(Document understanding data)
=== Begin Enclosure ===

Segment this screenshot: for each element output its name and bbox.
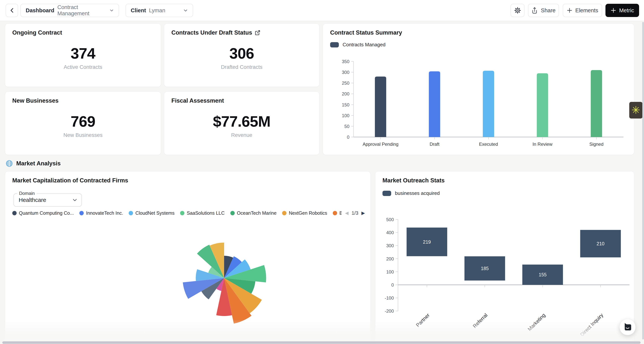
svg-text:210: 210 xyxy=(596,241,604,246)
external-link-icon[interactable] xyxy=(255,30,260,36)
gear-icon xyxy=(514,6,521,14)
card-title: Fiscal Assessment xyxy=(172,97,224,104)
svg-text:300: 300 xyxy=(386,243,394,248)
legend-prev-icon[interactable]: ◀ xyxy=(345,210,348,216)
svg-text:250: 250 xyxy=(342,80,350,86)
plus-icon xyxy=(567,8,572,13)
card-title: Market Capitalization of Contracted Firm… xyxy=(12,177,128,184)
svg-text:Signed: Signed xyxy=(590,142,604,147)
legend-next-icon[interactable]: ▶ xyxy=(362,210,365,216)
status-bar-executed[interactable] xyxy=(483,71,494,137)
ongoing-contract-card: Ongoing Contract 374 Active Contracts xyxy=(5,24,161,87)
legend-item-label: Quantum Computing Co... xyxy=(19,210,74,216)
share-button[interactable]: Share xyxy=(528,4,559,17)
card-title: Ongoing Contract xyxy=(12,29,62,36)
stat-label: Drafted Contracts xyxy=(164,64,319,70)
settings-button[interactable] xyxy=(510,4,524,17)
legend-item-saasolutions-llc[interactable]: SaaSolutions LLC xyxy=(180,210,224,216)
svg-text:Approval Pending: Approval Pending xyxy=(363,142,398,147)
stat-value: $77.65M xyxy=(164,113,319,130)
market-capitalization-card: Market Capitalization of Contracted Firm… xyxy=(5,171,370,344)
svg-text:300: 300 xyxy=(342,70,350,75)
legend-swatch xyxy=(382,191,391,196)
svg-text:185: 185 xyxy=(481,266,489,271)
add-metric-button[interactable]: Metric xyxy=(606,4,639,17)
svg-text:150: 150 xyxy=(342,102,350,107)
domain-select-value: Healthcare xyxy=(19,197,46,203)
stat-label: Active Contracts xyxy=(5,64,161,70)
legend-item-cloudnet-systems[interactable]: CloudNet Systems xyxy=(129,210,174,216)
market-cap-legend-items: Quantum Computing Co...InnovateTech Inc.… xyxy=(12,210,342,216)
legend-item-biohealth-sol[interactable]: BioHealth Sol xyxy=(333,210,342,216)
client-selector-value: Lyman xyxy=(149,7,165,14)
chat-launcher-button[interactable] xyxy=(620,319,636,335)
svg-text:400: 400 xyxy=(386,230,394,235)
card-title: New Businesses xyxy=(12,97,58,104)
card-title: Contracts Under Draft Status xyxy=(172,29,252,36)
legend-dot xyxy=(180,211,184,215)
legend-item-label: OceanTech Marine xyxy=(237,210,277,216)
domain-select[interactable]: Domain Healthcare xyxy=(14,193,82,206)
svg-text:100: 100 xyxy=(386,269,394,274)
legend-pagination: ◀ 1/3 ▶ xyxy=(345,210,365,216)
stat-value: 769 xyxy=(5,113,161,130)
svg-text:Marketing: Marketing xyxy=(527,312,546,332)
legend-dot xyxy=(230,211,235,215)
svg-text:0: 0 xyxy=(391,282,394,288)
stat-value: 306 xyxy=(164,45,319,62)
legend-dot xyxy=(282,211,286,215)
domain-select-label: Domain xyxy=(17,191,37,196)
status-bar-approval-pending[interactable] xyxy=(375,76,386,137)
card-title: Contract Status Summary xyxy=(330,29,402,36)
card-title: Market Outreach Stats xyxy=(382,177,445,184)
legend-dot xyxy=(129,211,133,215)
legend-label: businesses acquired xyxy=(395,190,440,196)
dashboard-selector-value: Contract Management xyxy=(57,4,106,17)
dashboard-page: { "toolbar": { "dashboard_label": "Dashb… xyxy=(0,0,644,344)
client-selector[interactable]: Client Lyman xyxy=(126,4,193,17)
legend-item-label: InnovateTech Inc. xyxy=(86,210,123,216)
stat-value: 374 xyxy=(5,45,161,62)
back-button[interactable] xyxy=(6,4,18,17)
horizontal-scrollbar[interactable] xyxy=(2,341,640,344)
svg-text:Direct Inquiry: Direct Inquiry xyxy=(579,312,604,336)
asterisk-icon: ✳ xyxy=(632,105,640,116)
legend-item-oceantech-marine[interactable]: OceanTech Marine xyxy=(230,210,277,216)
legend-item-quantum-computing-co[interactable]: Quantum Computing Co... xyxy=(12,210,74,216)
legend-page-indicator: 1/3 xyxy=(352,210,358,216)
status-bar-in-review[interactable] xyxy=(537,73,548,137)
svg-text:219: 219 xyxy=(423,239,431,244)
svg-text:Partner: Partner xyxy=(415,312,431,328)
stat-label: Revenue xyxy=(164,132,319,138)
svg-text:Executed: Executed xyxy=(479,142,498,147)
market-analysis-header: Market Analysis xyxy=(6,160,61,167)
outreach-bar-chart: -200-1000100200300400500219Partner185Ref… xyxy=(379,211,630,336)
svg-text:200: 200 xyxy=(342,91,350,96)
brand-widget-button[interactable]: ✳ xyxy=(629,102,642,118)
add-elements-button[interactable]: Elements xyxy=(563,4,602,17)
status-bar-signed[interactable] xyxy=(591,70,602,137)
fiscal-assessment-card: Fiscal Assessment $77.65M Revenue xyxy=(164,92,319,155)
add-metric-label: Metric xyxy=(619,7,634,14)
share-icon xyxy=(532,7,538,14)
svg-text:100: 100 xyxy=(342,113,350,118)
topbar: Dashboard Contract Management Client Lym… xyxy=(0,0,644,21)
status-bar-draft[interactable] xyxy=(429,72,440,137)
outreach-legend[interactable]: businesses acquired xyxy=(382,190,440,196)
market-cap-legend-row: Quantum Computing Co...InnovateTech Inc.… xyxy=(12,209,365,217)
dashboard-selector[interactable]: Dashboard Contract Management xyxy=(20,4,119,17)
status-legend[interactable]: Contracts Managed xyxy=(330,42,386,48)
vertical-scrollbar[interactable] xyxy=(642,22,644,340)
chevron-down-icon xyxy=(110,9,114,12)
svg-text:500: 500 xyxy=(386,217,394,222)
chevron-down-icon xyxy=(183,9,188,12)
add-elements-label: Elements xyxy=(576,7,598,14)
legend-item-nextgen-robotics[interactable]: NextGen Robotics xyxy=(282,210,327,216)
chat-bubble-icon xyxy=(623,323,632,332)
legend-item-innovatetech-inc[interactable]: InnovateTech Inc. xyxy=(79,210,123,216)
legend-item-label: CloudNet Systems xyxy=(135,210,174,216)
legend-label: Contracts Managed xyxy=(342,42,386,48)
svg-text:Draft: Draft xyxy=(430,142,439,147)
chevron-left-icon xyxy=(10,8,14,13)
legend-item-label: SaaSolutions LLC xyxy=(187,210,224,216)
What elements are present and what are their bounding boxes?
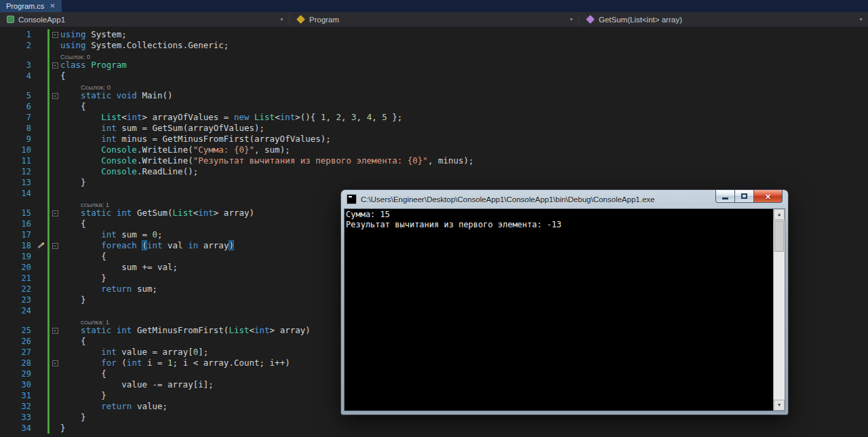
close-button[interactable]: × [753, 190, 783, 203]
fold-margin [50, 379, 60, 390]
code-text[interactable]: { [60, 101, 868, 112]
codelens-text[interactable]: Ссылок: 0 [60, 51, 868, 60]
line-number[interactable]: 19 [0, 251, 35, 262]
line-number[interactable]: 15 [0, 208, 35, 218]
type-dropdown[interactable]: Program ▼ [289, 12, 578, 26]
line-number[interactable]: 29 [0, 368, 35, 379]
code-line[interactable]: 11 Console.WriteLine("Результат вычитани… [0, 155, 868, 166]
line-number[interactable]: 21 [0, 273, 35, 284]
line-number[interactable] [0, 316, 35, 325]
line-number[interactable] [0, 51, 35, 60]
code-line[interactable]: 8 int sum = GetSum(arrayOfValues); [0, 123, 868, 134]
line-number[interactable]: 14 [0, 188, 35, 199]
code-text[interactable]: Console.ReadLine(); [60, 166, 868, 177]
line-number[interactable]: 13 [0, 177, 35, 188]
minimize-button[interactable] [715, 190, 735, 203]
code-line[interactable]: 3-class Program [0, 60, 868, 71]
line-number[interactable]: 28 [0, 358, 35, 368]
scrollbar-thumb[interactable] [774, 221, 784, 252]
fold-margin [50, 40, 60, 51]
code-line[interactable]: 12 Console.ReadLine(); [0, 166, 868, 177]
code-line[interactable]: 1-using System; [0, 29, 868, 40]
console-window[interactable]: C:\Users\Engineer\Desktop\ConsoleApp1\Co… [341, 190, 788, 415]
line-number[interactable]: 3 [0, 60, 35, 71]
code-text[interactable]: class Program [60, 60, 868, 71]
line-number[interactable]: 4 [0, 71, 35, 81]
code-text[interactable]: int sum = GetSum(arrayOfValues); [60, 123, 868, 134]
fold-toggle[interactable]: - [52, 243, 58, 249]
fold-margin [50, 336, 60, 347]
code-line[interactable]: 5- static void Main() [0, 90, 868, 101]
line-number[interactable]: 8 [0, 123, 35, 134]
line-number[interactable]: 34 [0, 423, 35, 434]
chevron-down-icon: ▼ [569, 17, 574, 22]
fold-toggle[interactable]: - [52, 32, 58, 38]
maximize-button[interactable] [735, 190, 753, 203]
glyph-margin [35, 208, 47, 218]
code-text[interactable]: using System; [60, 29, 868, 40]
line-number[interactable]: 7 [0, 112, 35, 123]
line-number[interactable]: 27 [0, 347, 35, 358]
code-text[interactable]: { [60, 71, 868, 81]
member-dropdown[interactable]: GetSum(List<int> array) ▼ [578, 12, 868, 26]
codelens-row[interactable]: Ссылок: 0 [0, 51, 868, 60]
line-number[interactable]: 33 [0, 412, 35, 423]
code-text[interactable]: int minus = GetMinusFromFirst(arrayOfVal… [60, 134, 868, 145]
line-number[interactable]: 11 [0, 155, 35, 166]
code-line[interactable]: 34} [0, 423, 868, 434]
line-number[interactable]: 30 [0, 379, 35, 390]
tab-close-icon[interactable]: ✕ [50, 3, 55, 10]
code-text[interactable]: } [60, 423, 868, 434]
line-number[interactable]: 17 [0, 229, 35, 240]
line-number[interactable]: 9 [0, 134, 35, 145]
fold-toggle[interactable]: - [52, 360, 58, 366]
glyph-margin [35, 29, 47, 40]
code-text[interactable]: static void Main() [60, 90, 868, 101]
code-line[interactable]: 10 Console.WriteLine("Сумма: {0}", sum); [0, 145, 868, 155]
method-icon [586, 15, 595, 24]
fold-toggle[interactable]: - [52, 62, 58, 69]
codelens-text[interactable]: Ссылок: 0 [60, 81, 868, 90]
scroll-down-button[interactable]: ▼ [774, 400, 785, 411]
fold-toggle[interactable]: - [52, 328, 58, 334]
line-number[interactable]: 10 [0, 145, 35, 155]
project-dropdown[interactable]: ConsoleApp1 ▼ [0, 12, 289, 26]
code-line[interactable]: 6 { [0, 101, 868, 112]
line-number[interactable]: 22 [0, 284, 35, 294]
line-number[interactable]: 25 [0, 325, 35, 336]
line-number[interactable]: 26 [0, 336, 35, 347]
line-number[interactable]: 24 [0, 305, 35, 316]
line-number[interactable]: 23 [0, 294, 35, 305]
code-line[interactable]: 4{ [0, 71, 868, 81]
fold-toggle[interactable]: - [52, 210, 58, 216]
code-text[interactable]: Console.WriteLine("Результат вычитания и… [60, 155, 868, 166]
glyph-margin [35, 273, 47, 284]
code-text[interactable]: Console.WriteLine("Сумма: {0}", sum); [60, 145, 868, 155]
line-number[interactable]: 18 [0, 240, 35, 251]
navigation-bar: ConsoleApp1 ▼ Program ▼ GetSum(List<int>… [0, 12, 868, 27]
code-line[interactable]: 9 int minus = GetMinusFromFirst(arrayOfV… [0, 134, 868, 145]
line-number[interactable]: 32 [0, 401, 35, 412]
code-text[interactable]: List<int> arrayOfValues = new List<int>(… [60, 112, 868, 123]
line-number[interactable]: 12 [0, 166, 35, 177]
console-scrollbar[interactable]: ▲ ▼ [773, 209, 785, 411]
code-line[interactable]: 7 List<int> arrayOfValues = new List<int… [0, 112, 868, 123]
fold-margin [50, 134, 60, 145]
line-number[interactable]: 16 [0, 218, 35, 229]
line-number[interactable]: 2 [0, 40, 35, 51]
code-line[interactable]: 2using System.Collections.Generic; [0, 40, 868, 51]
code-text[interactable]: using System.Collections.Generic; [60, 40, 868, 51]
line-number[interactable]: 1 [0, 29, 35, 40]
codelens-row[interactable]: Ссылок: 0 [0, 81, 868, 90]
fold-toggle[interactable]: - [52, 93, 58, 99]
line-number[interactable]: 6 [0, 101, 35, 112]
code-line[interactable]: 13 } [0, 177, 868, 188]
line-number[interactable]: 5 [0, 90, 35, 101]
code-text[interactable]: } [60, 177, 868, 188]
scroll-up-button[interactable]: ▲ [774, 209, 785, 220]
tab-program-cs[interactable]: Program.cs ✕ [0, 0, 62, 12]
line-number[interactable]: 31 [0, 390, 35, 401]
line-number[interactable]: 20 [0, 262, 35, 273]
line-number[interactable] [0, 81, 35, 90]
line-number[interactable] [0, 199, 35, 208]
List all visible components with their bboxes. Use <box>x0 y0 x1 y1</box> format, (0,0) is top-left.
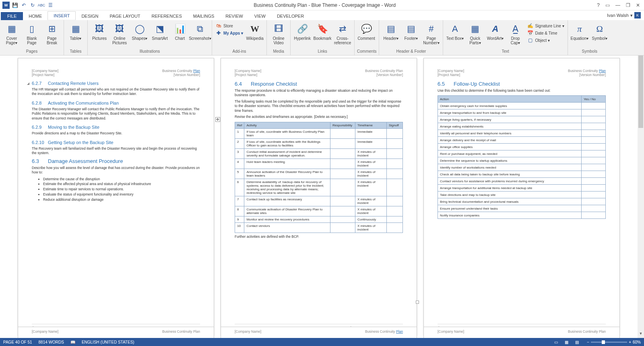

=== End Enclosure ===

Exercise aim
Where a line of the data holds "selector", show that line.

Result of the task
client-selector-value: Lyman xyxy=(149,7,165,14)
dashboard-selector-value: Contract Management xyxy=(57,4,106,17)
client-selector[interactable]: Client Lyman xyxy=(126,4,193,17)
dashboard-selector[interactable]: Dashboard Contract Management xyxy=(20,4,119,17)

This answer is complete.